## TASK TO CARRY OUT
From the listing below, pull out all lines with "clicks" in them.

....

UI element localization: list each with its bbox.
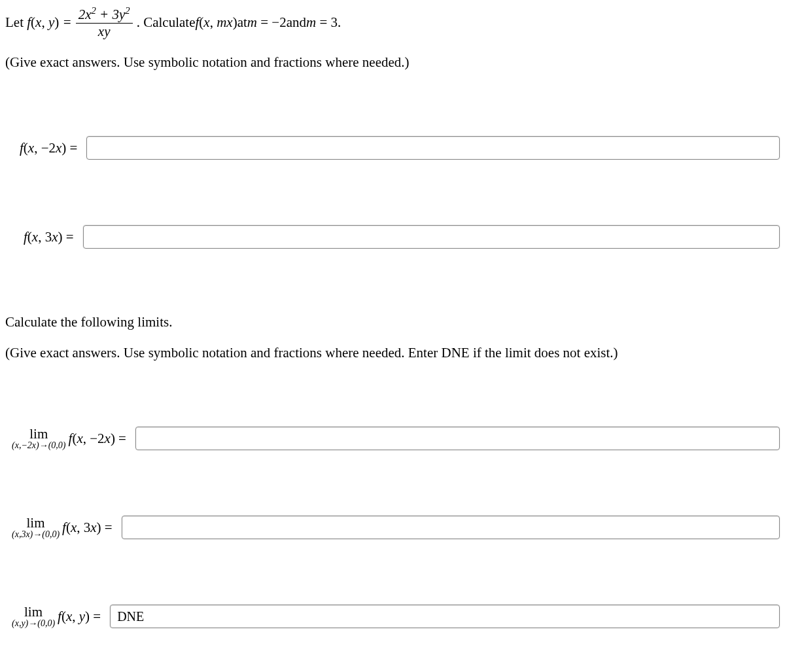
calc-func: f(x, mx) bbox=[195, 14, 237, 31]
lim-func-1: f(x, −2x) = bbox=[69, 431, 126, 447]
instruction-2: (Give exact answers. Use symbolic notati… bbox=[5, 345, 780, 361]
answer-input-5[interactable] bbox=[110, 605, 780, 628]
limit-row-2: lim (x,3x)→(0,0) f(x, 3x) = bbox=[5, 516, 780, 539]
section2-heading: Calculate the following limits. bbox=[5, 314, 780, 330]
answer-input-3[interactable] bbox=[135, 427, 780, 450]
lim-text-3: lim bbox=[24, 605, 43, 619]
lim-sub-1: (x,−2x)→(0,0) bbox=[12, 441, 66, 450]
limit-row-3: lim (x,y)→(0,0) f(x, y) = bbox=[5, 605, 780, 628]
and-text: and bbox=[287, 14, 306, 31]
denominator: xy bbox=[96, 24, 113, 40]
answer-input-2[interactable] bbox=[83, 225, 780, 249]
limit-label-3: lim (x,y)→(0,0) f(x, y) = bbox=[5, 605, 110, 628]
lim-text-1: lim bbox=[29, 427, 48, 441]
func-def: f(x, y) = bbox=[24, 14, 72, 31]
lim-sub-3: (x,y)→(0,0) bbox=[12, 619, 55, 628]
numerator: 2x2 + 3y2 bbox=[76, 5, 133, 24]
lim-sub-2: (x,3x)→(0,0) bbox=[12, 530, 60, 539]
limit-label-1: lim (x,−2x)→(0,0) f(x, −2x) = bbox=[5, 427, 135, 450]
fraction-definition: 2x2 + 3y2 xy bbox=[76, 5, 133, 40]
answer-label-2: f(x, 3x) = bbox=[5, 229, 83, 245]
calc-text: . Calculate bbox=[137, 14, 196, 31]
m-neg2: m = −2 bbox=[247, 14, 287, 31]
answer-input-1[interactable] bbox=[86, 136, 780, 160]
lim-func-3: f(x, y) = bbox=[58, 609, 101, 625]
answer-input-4[interactable] bbox=[122, 516, 780, 539]
answer-label-1: f(x, −2x) = bbox=[5, 140, 86, 156]
lim-func-2: f(x, 3x) = bbox=[62, 520, 113, 536]
answer-row-2: f(x, 3x) = bbox=[5, 225, 780, 249]
m-3: m = 3. bbox=[306, 14, 341, 31]
limit-row-1: lim (x,−2x)→(0,0) f(x, −2x) = bbox=[5, 427, 780, 450]
instruction-1: (Give exact answers. Use symbolic notati… bbox=[5, 54, 780, 71]
problem-statement-line1: Let f(x, y) = 2x2 + 3y2 xy . Calculate f… bbox=[5, 5, 780, 40]
calc-suffix: at bbox=[237, 14, 247, 31]
answer-row-1: f(x, −2x) = bbox=[5, 136, 780, 160]
let-text: Let bbox=[5, 14, 24, 31]
limit-label-2: lim (x,3x)→(0,0) f(x, 3x) = bbox=[5, 516, 122, 539]
lim-text-2: lim bbox=[27, 516, 45, 530]
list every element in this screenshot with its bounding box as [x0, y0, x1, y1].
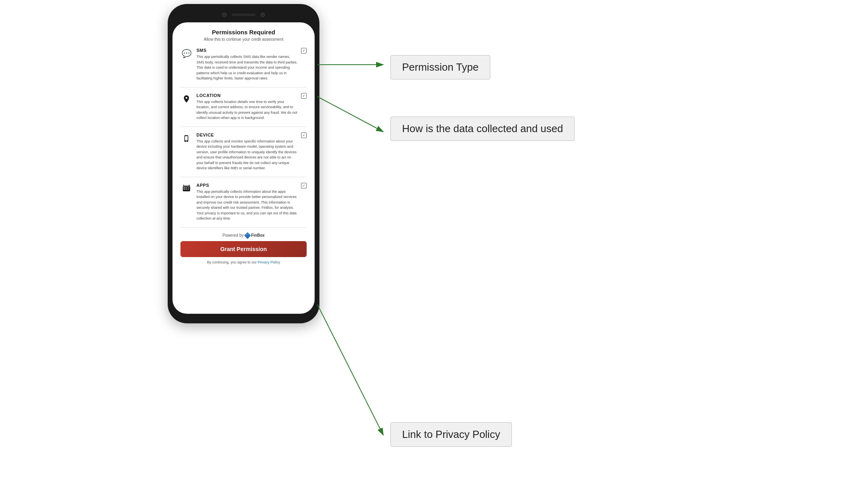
finbox-logo: FinBox: [245, 233, 265, 238]
permission-item-device: DEVICE This app collects and monitor spe…: [180, 133, 307, 177]
page-subtitle: Allow this to continue your credit asses…: [180, 37, 307, 42]
phone-screen: Permissions Required Allow this to conti…: [172, 22, 315, 314]
powered-by-label: Powered by: [222, 233, 244, 238]
privacy-prefix: By continuing, you agree to our: [207, 260, 257, 264]
grant-permission-button[interactable]: Grant Permission: [180, 241, 307, 257]
finbox-brand-name: FinBox: [251, 233, 265, 238]
apps-checkbox[interactable]: [301, 183, 307, 188]
annotation-data-collected: How is the data collected and used: [390, 117, 575, 141]
svg-line-2: [317, 305, 383, 435]
location-checkbox[interactable]: [301, 93, 307, 99]
permission-body-sms: SMS This app periodically collects SMS d…: [196, 48, 307, 81]
annotation-privacy-policy: Link to Privacy Policy: [390, 422, 512, 447]
phone-content: Permissions Required Allow this to conti…: [172, 22, 315, 314]
phone-frame: Permissions Required Allow this to conti…: [168, 4, 319, 323]
permission-body-apps: APPS This app periodically collects info…: [196, 183, 307, 222]
svg-line-1: [317, 97, 383, 132]
permission-item-apps: APPS This app periodically collects info…: [180, 183, 307, 228]
camera-icon-2: [260, 12, 265, 17]
device-type-label: DEVICE: [196, 133, 307, 137]
sms-checkbox[interactable]: [301, 48, 307, 53]
powered-by: Powered by FinBox: [180, 233, 307, 238]
finbox-diamond-icon: [244, 232, 251, 239]
page-title: Permissions Required: [180, 29, 307, 36]
privacy-policy-link[interactable]: Privacy Policy: [258, 260, 280, 264]
annotation-permission-type: Permission Type: [390, 55, 490, 79]
location-type-label: LOCATION: [196, 93, 307, 98]
annotation-permission-type-label: Permission Type: [402, 61, 479, 73]
camera-icon: [222, 12, 227, 17]
device-description: This app collects and monitor specific i…: [196, 139, 307, 171]
sms-type-label: SMS: [196, 48, 307, 53]
location-icon: [180, 94, 192, 104]
sms-icon: 💬: [180, 49, 192, 58]
location-description: This app collects location details one t…: [196, 99, 307, 121]
permission-item-sms: 💬 SMS This app periodically collects SMS…: [180, 48, 307, 87]
permission-body-location: LOCATION This app collects location deta…: [196, 93, 307, 121]
device-checkbox[interactable]: [301, 133, 307, 138]
phone-notch: [172, 9, 315, 21]
permission-item-location: LOCATION This app collects location deta…: [180, 93, 307, 127]
permission-body-device: DEVICE This app collects and monitor spe…: [196, 133, 307, 171]
apps-description: This app periodically collects informati…: [196, 189, 307, 222]
annotation-data-collected-label: How is the data collected and used: [402, 123, 563, 135]
annotation-privacy-policy-label: Link to Privacy Policy: [402, 428, 500, 440]
apps-type-label: APPS: [196, 183, 307, 188]
privacy-notice: By continuing, you agree to our Privacy …: [180, 260, 307, 264]
device-icon: [180, 133, 192, 144]
apps-icon: [180, 184, 192, 192]
sms-description: This app periodically collects SMS data …: [196, 54, 307, 81]
speaker-icon: [232, 14, 256, 16]
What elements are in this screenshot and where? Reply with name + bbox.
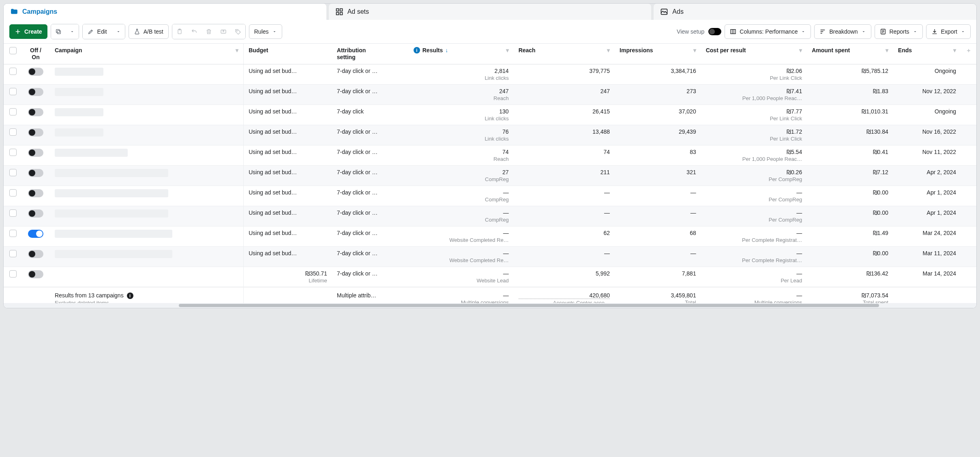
results-value: 74 — [414, 149, 509, 155]
columns-button[interactable]: Columns: Performance — [725, 24, 811, 39]
add-column-button[interactable]: ＋ — [966, 47, 971, 53]
cpr-value: — — [706, 209, 802, 216]
results-sub: Link clicks — [414, 136, 509, 142]
row-toggle[interactable] — [28, 88, 43, 96]
duplicate-button[interactable] — [51, 24, 66, 39]
reach-value: 211 — [519, 169, 610, 175]
row-checkbox[interactable] — [9, 108, 17, 115]
impressions-value: — — [620, 250, 696, 256]
reports-button[interactable]: Reports — [875, 24, 923, 39]
row-toggle[interactable] — [28, 68, 43, 76]
footer-subtitle: Excludes deleted items — [55, 300, 238, 303]
row-toggle[interactable] — [28, 169, 43, 177]
table-row[interactable]: Using ad set bud… 7-day click or … 76Lin… — [4, 125, 976, 145]
budget-value: Using ad set bud… — [249, 209, 297, 216]
view-setup-switch[interactable] — [708, 28, 721, 35]
reach-value: 379,775 — [519, 68, 610, 74]
abtest-button[interactable]: A/B test — [129, 24, 169, 39]
tab-adsets[interactable]: Ad sets — [329, 4, 652, 20]
export-button[interactable]: Export — [926, 24, 971, 39]
rules-button[interactable]: Rules — [249, 24, 282, 39]
edit-button[interactable]: Edit — [83, 24, 112, 39]
col-impressions: Impressions — [620, 47, 653, 53]
impressions-value: 7,881 — [620, 270, 696, 277]
svg-point-10 — [236, 30, 237, 31]
results-column-menu[interactable]: ▾ — [506, 47, 509, 53]
view-setup-toggle[interactable]: View setup — [677, 28, 721, 35]
reach-value: 13,488 — [519, 128, 610, 135]
table-row[interactable]: Using ad set bud… 7-day click or … —Comp… — [4, 186, 976, 206]
ends-column-menu[interactable]: ▾ — [953, 47, 956, 53]
row-toggle[interactable] — [28, 230, 43, 238]
undo-button[interactable] — [187, 24, 202, 39]
row-checkbox[interactable] — [9, 68, 17, 75]
ends-value: Apr 1, 2024 — [927, 189, 956, 196]
impressions-value: — — [620, 189, 696, 196]
row-checkbox[interactable] — [9, 270, 17, 278]
clipboard-icon — [176, 28, 183, 35]
campaign-name-redacted — [55, 128, 103, 137]
table-row[interactable]: Using ad set bud… 7-day click or … —Comp… — [4, 206, 976, 226]
spent-value: ₪136.42 — [812, 270, 888, 277]
delete-button[interactable] — [202, 24, 216, 39]
paste-button[interactable] — [172, 24, 187, 39]
results-info-icon[interactable]: i — [414, 47, 420, 53]
horizontal-scrollbar[interactable] — [4, 303, 976, 308]
row-toggle[interactable] — [28, 108, 43, 116]
campaign-name-redacted — [55, 149, 128, 157]
col-results: Results — [422, 47, 443, 53]
table-row[interactable]: Using ad set bud… 7-day click or … —Webs… — [4, 226, 976, 246]
impressions-column-menu[interactable]: ▾ — [693, 47, 696, 53]
table-row[interactable]: Using ad set bud… 7-day click or … 74Rea… — [4, 145, 976, 165]
row-toggle[interactable] — [28, 128, 43, 137]
table-row[interactable]: Using ad set bud… 7-day click or … 247Re… — [4, 84, 976, 105]
table-scroll[interactable]: Off / On Campaign▾ Budget Attribution se… — [4, 44, 976, 303]
row-checkbox[interactable] — [9, 169, 17, 176]
results-sub: Website Lead — [414, 278, 509, 284]
row-toggle[interactable] — [28, 189, 43, 197]
ends-value: Mar 14, 2024 — [923, 270, 956, 277]
tab-ads[interactable]: Ads — [654, 4, 976, 20]
results-sub: Website Completed Re… — [414, 237, 509, 243]
select-all-checkbox[interactable] — [9, 47, 17, 54]
row-checkbox[interactable] — [9, 250, 17, 257]
reach-value: 247 — [519, 88, 610, 94]
cpr-column-menu[interactable]: ▾ — [799, 47, 802, 53]
row-checkbox[interactable] — [9, 209, 17, 217]
spent-column-menu[interactable]: ▾ — [886, 47, 888, 53]
row-toggle[interactable] — [28, 209, 43, 218]
tab-campaigns[interactable]: Campaigns — [4, 4, 326, 20]
edit-menu[interactable] — [112, 24, 125, 39]
table-row[interactable]: Using ad set bud… 7-day click or … —Webs… — [4, 246, 976, 267]
reach-value: — — [519, 250, 610, 256]
table-row[interactable]: ₪350.71Lifetime 7-day click or … —Websit… — [4, 267, 976, 287]
row-toggle[interactable] — [28, 270, 43, 278]
row-toggle[interactable] — [28, 149, 43, 157]
campaign-column-menu[interactable]: ▾ — [236, 47, 238, 53]
footer-info-icon[interactable]: i — [127, 293, 133, 299]
attribution-value: 7-day click or … — [337, 88, 377, 94]
create-button[interactable]: Create — [9, 24, 47, 39]
breakdown-button[interactable]: Breakdown — [814, 24, 871, 39]
chevron-down-icon — [70, 29, 75, 34]
attribution-value: 7-day click or … — [337, 209, 377, 216]
edit-label: Edit — [97, 28, 107, 35]
row-checkbox[interactable] — [9, 149, 17, 156]
row-checkbox[interactable] — [9, 88, 17, 95]
table-row[interactable]: Using ad set bud… 7-day click 130Link cl… — [4, 105, 976, 125]
tag-button[interactable] — [231, 24, 245, 39]
row-checkbox[interactable] — [9, 128, 17, 136]
table-row[interactable]: Using ad set bud… 7-day click or … 2,814… — [4, 64, 976, 84]
row-toggle[interactable] — [28, 250, 43, 258]
duplicate-menu[interactable] — [66, 24, 79, 39]
row-checkbox[interactable] — [9, 189, 17, 196]
export-data-button[interactable] — [216, 24, 231, 39]
table-row[interactable]: Using ad set bud… 7-day click or … 27Com… — [4, 165, 976, 186]
row-checkbox[interactable] — [9, 230, 17, 237]
results-value: — — [414, 250, 509, 256]
footer-title: Results from 13 campaigns — [55, 292, 124, 299]
reach-column-menu[interactable]: ▾ — [607, 47, 610, 53]
chevron-down-icon — [861, 29, 866, 34]
results-sub: Link clicks — [414, 115, 509, 122]
sort-down-icon[interactable]: ↓ — [445, 47, 448, 53]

....

## RESULT FOR THIS TASK
results-sub: Link clicks — [414, 136, 509, 142]
results-sub: Link clicks — [414, 115, 509, 122]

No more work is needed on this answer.